Many callers described initial
doubts that withered away after actually listening to Rush; contrarily, most
who were obsessed with and castigated Rush as a lying propagandist—never actually
listened to his show for perspective and context. Those now indulging in
anathema-soaked, truly sick joy at the passing of Rush Limbaugh, reveal nothing
new about Rush; rather they only show their own inner ugliness—ugliness that I
hope not to read on this page.
Nothing new—only
repeated episodes and evidence—of the unhinged hatred that has been the modus
operandi of hard left, progressive Democrats for decades. Previous objects of
scorn—Ronald Reagan, Newt Gingrich, Bushes 41 and 43, the Tea Party ad
infinitum—only became less odious with the next rising conservative leader.
While the
Soros/leftist-funded Media Matters crowd devote a residual watcher or two to
Rush, Sean Hannity, Mark Levin and Hugh Hewitt, they reserve their worst ad
hominem, character-assassination attacks for the current threats to their
ideological supremacy: Tucker Carlson and Donald J. Trump. Rush Limbaugh became
their despised “bete noire,” an antagonist the solution to which was—long before
the current ideological “cancel culture”—to get him removed from the airways. They
thought if they could just revive the Fairness Doctrine, stations would abandon
conservative talk radio.
It galls them to no end
that it all coalesced in the Trump presidency; there is a direct line from Rush
to Trump. Rush was a massive tree whose fruit has sprouted and blessed America
with radio talkers, Fox, Patriots, Make America Great Again and America First. There
was certainly a direct line from the Rush Limbaugh Show to my conversion into a
conservative-advocating writer of letters to editors from Sacramento to Redding
to Red Bluff and, finally, this column.
Adoring, fawning
headlines greeted the demise of terrorist leaders, bloodthirsty dictators (al-Baghdadi
and Castro, for instance) and Justice Ginsburg, while our leaders, like Rush
and Justice Scalia, are treated, and despised, as conniving ne’er-do-wells. Who
among the Democrat political class gave, and helped raise, tens of millions of
dollars for charities: The Leukemia and Lymphoma Society, the Marine Corps-Law
Enforcement Foundation, Tunnels to Towers Foundation and St. Jude Children’s Hospital?
“Conservatives found a
champion in him…His joyous willingness to engage in battle was an inspiration
to a college student feeling overwhelmed by a one-sided, progressive viewpoint
preached in the classroom.

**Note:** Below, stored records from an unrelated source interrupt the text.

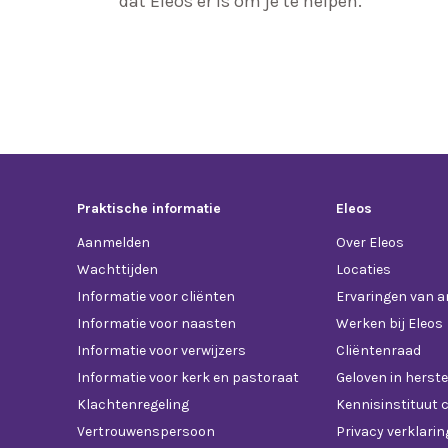
dat Eleos er is om je te helpen.
Praktische informatie
Eleos
Aanmelden
Over Eleos
Wachttijden
Locaties
Informatie voor cliënten
Ervaringen van 
Informatie voor naasten
Werken bij Eleos
Informatie voor verwijzers
Cliëntenraad
Informatie voor kerk en pastoraat
Geloven in herste
Klachtenregeling
Kennisinstituut c
Vertrouwenspersoon
Privacy verklarin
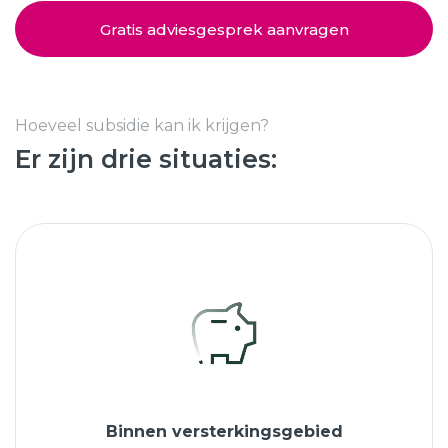
Schuifpuien
SHOWROOM BEZOEKEN
Samenstellen
Gratis adviesgesprek aanvragen
Afspraak maken
Hoeveel subsidie kan ik krijgen?
Er zijn drie situaties:
Start verduurzamen
8.6
763 beoordelingen
Binnen versterkingsgebied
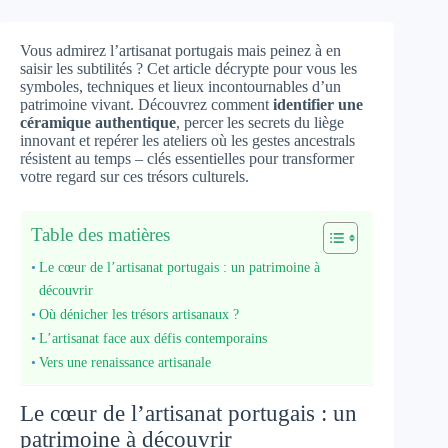
Vous admirez l’artisanat portugais mais peinez à en
saisir les subtilités ? Cet article décrypte pour vous les
symboles, techniques et lieux incontournables d’un
patrimoine vivant. Découvrez comment
identifier une
céramique authentique
, percer les secrets du liège
innovant et repérer les ateliers où les gestes ancestrals
résistent au temps – clés essentielles pour transformer
votre regard sur ces trésors culturels.
Table des matières
Le cœur de l’artisanat portugais : un patrimoine à
découvrir
Où dénicher les trésors artisanaux ?
L’artisanat face aux défis contemporains
Vers une renaissance artisanale
Le cœur de l’artisanat portugais : un
patrimoine à découvrir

Rush’s fighting attitude was infectious; it infused
the right.
“Rush’s gleeful,
oppositional defiance is what so angered the left. Before Rush, the left’s
quasi-monopoly in media had granted it victory in political debate by default,
and with it, a feeling of smug unearned superiority. But Rush broke this monopoly.
“Unlike the ‘objective’
elitists in liberal newsrooms, Rush never hid his politics, and his competition
created conflict. He didn’t appeal just to dyed-in-the-wool conservatives,
either. He made fans of people who had never before been exposed to conservatism.
So, from the point of view of the left, Rush’s opposition was creating
polarization where there had once been consensus.
“But conservatives
recognized that Rush hadn’t started the fight. To the contrary: Rush was
finally fighting back in an undeclared media war against half of the country.”
(Ben Shapiro, nytimes.com, Feb 20).
“If you strike me down,
I shall become more powerful than you can possibly imagine.” — Obi-Wan Kenobi.